Records from a collection
-.-.-
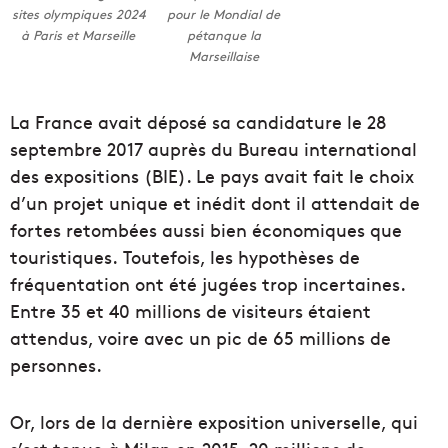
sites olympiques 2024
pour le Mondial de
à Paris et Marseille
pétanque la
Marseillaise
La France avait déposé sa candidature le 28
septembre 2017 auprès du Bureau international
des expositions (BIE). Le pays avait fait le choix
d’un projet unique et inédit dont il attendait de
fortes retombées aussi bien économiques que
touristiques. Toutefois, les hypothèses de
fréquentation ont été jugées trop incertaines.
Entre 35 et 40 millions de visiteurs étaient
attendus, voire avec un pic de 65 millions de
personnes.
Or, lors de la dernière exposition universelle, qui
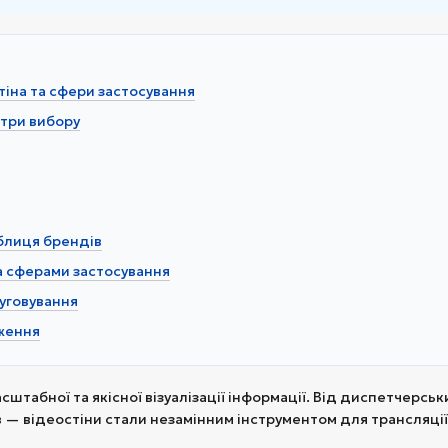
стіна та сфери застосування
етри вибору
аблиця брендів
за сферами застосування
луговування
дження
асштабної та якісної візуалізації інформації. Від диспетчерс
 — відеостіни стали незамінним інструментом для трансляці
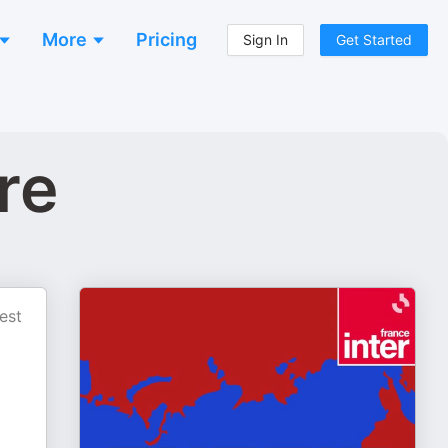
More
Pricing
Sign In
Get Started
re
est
-.-.-
In the records above, find every line with the word "millions" and copy it.

Entre 35 et 40 millions de visiteurs étaient
attendus, voire avec un pic de 65 millions de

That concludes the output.